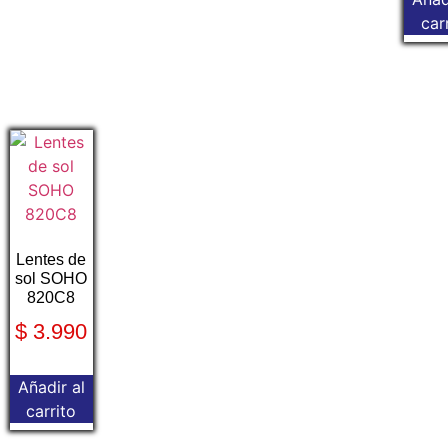
car
Lentes de
sol SOHO
820C8
$
3.990
Añadir al
carrito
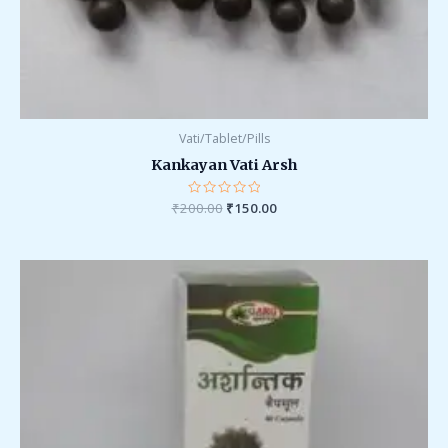
Vati/Tablet/Pills
Kankayan Vati Arsh
₹
200.00
Rated
₹
150.00
0
out
of
5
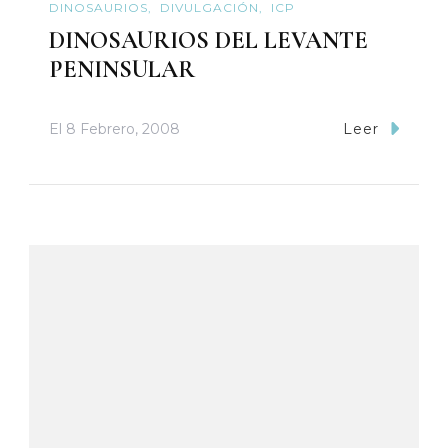
DINOSAURIOS
DIVULGACIÓN
ICP
DINOSAURIOS DEL LEVANTE
PENINSULAR
El
8 Febrero, 2008
Leer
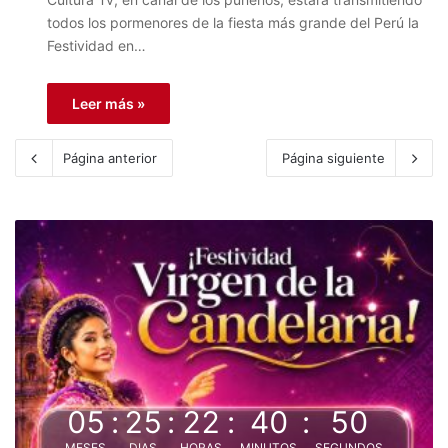
todos los pormenores de la fiesta más grande del Perú la
Festividad en…
Leer más »
Página anterior
Página siguiente
05
:
25
:
22
:
40
:
50
MESES
DIAS
HORAS
MINUTOS
SEGUNDOS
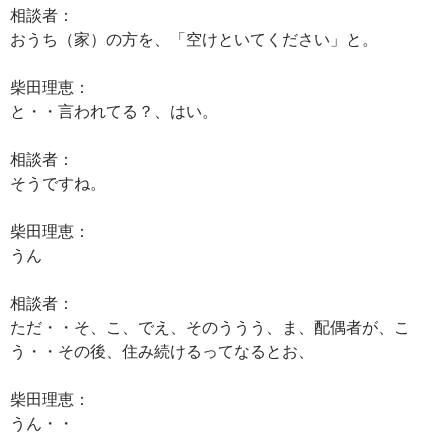
相談者：
おうち（家）の方を、「空けといてください」と。
柴田理恵：
と・・言われてる？、はい。
相談者：
そうですね。
柴田理恵：
うん
相談者：
ただ・・そ、こ、でえ、そのううう、ま、配偶者が、こ
う・・その後、住み続けるってなるとお、
柴田理恵：
うん・・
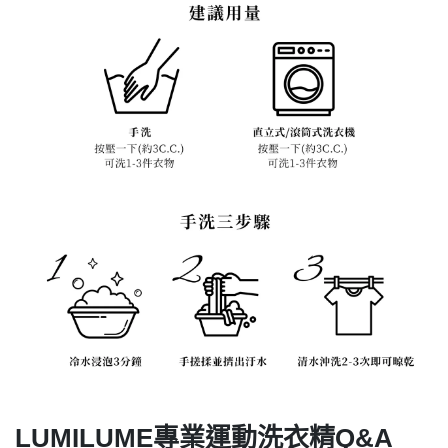
LUMILUME專業運動洗衣精Q&A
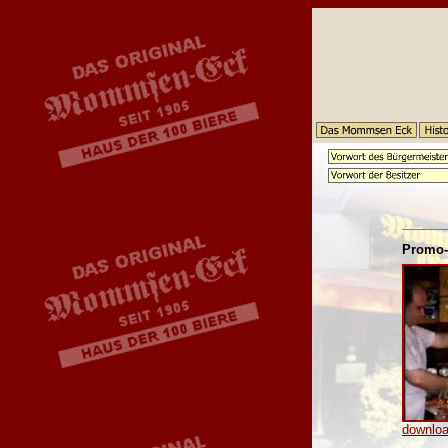
Promo-
downloa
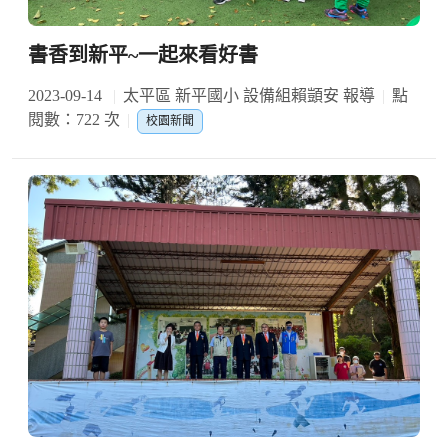
書香到新平~一起來看好書
2023-09-14
太平區 新平國小 設備組賴顗安 報導
點
閱數：722 次
校園新聞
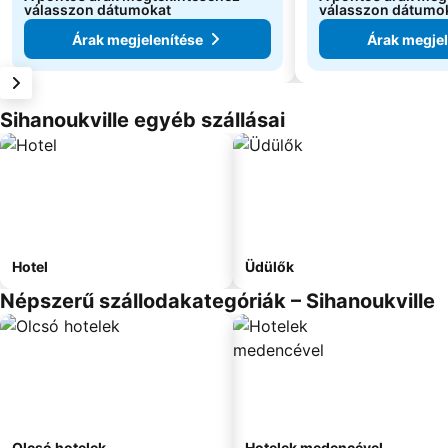
válasszon dátumokat
válasszon dátumo
Árak megjelenítése
Árak megjel
Sihanoukville egyéb szállásai
Hotel
Üdülők
Népszerű szállodakategóriák – Sihanoukville
Olcsó hotelek
Hotelek medencével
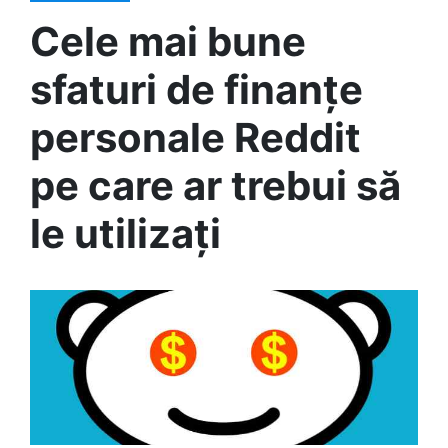
Cele mai bune
sfaturi de finanțe
personale Reddit
pe care ar trebui să
le utilizați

══════════════════════════════

* PROBLEM DETAILS *
Exclude the pictures, then retype every record exactly.

* EXERCISE RESPONSE *
car
Lentes de
sol SOHO
820C8
$
3.990
Añadir al
carrito
Vati/Tablet/Pills
Kankayan Vati Arsh
₹
200.00
Rated
₹
150.00
0
out
of
5
DINOSAURIOS
DIVULGACIÓN
ICP
DINOSAURIOS DEL LEVANTE
PENINSULAR
El
8 Febrero, 2008
Leer
todos los pormenores de la fiesta más grande del Perú la
Festividad en…
Leer más »
Página anterior
Página siguiente
05
:
25
:
22
:
40
:
50
MESES
DIAS
HORAS
MINUTOS
SEGUNDOS
相談者：
おうち（家）の方を、「空けといてください」と。
柴田理恵：
と・・言われてる？、はい。
相談者：
そうですね。
柴田理恵：
うん
相談者：
ただ・・そ、こ、でえ、そのううう、ま、配偶者が、こ
う・・その後、住み続けるってなるとお、
柴田理恵：
うん・・
LUMILUME專業運動洗衣精Q&A
Promo-
downloa
書香到新平~一起來看好書
2023-09-14
太平區 新平國小 設備組賴顗安 報導
點
閱數：722 次
校園新聞
válasszon dátumokat
válasszon dátumo
Árak megjelenítése
Árak megjel
Sihanoukville egyéb szállásai
Hotel
Üdülők
Népszerű szállodakategóriák – Sihanoukville
Olcsó hotelek
Hotelek medencével
Cele mai bune
sfaturi de finanțe
personale Reddit
pe care ar trebui să
le utilizați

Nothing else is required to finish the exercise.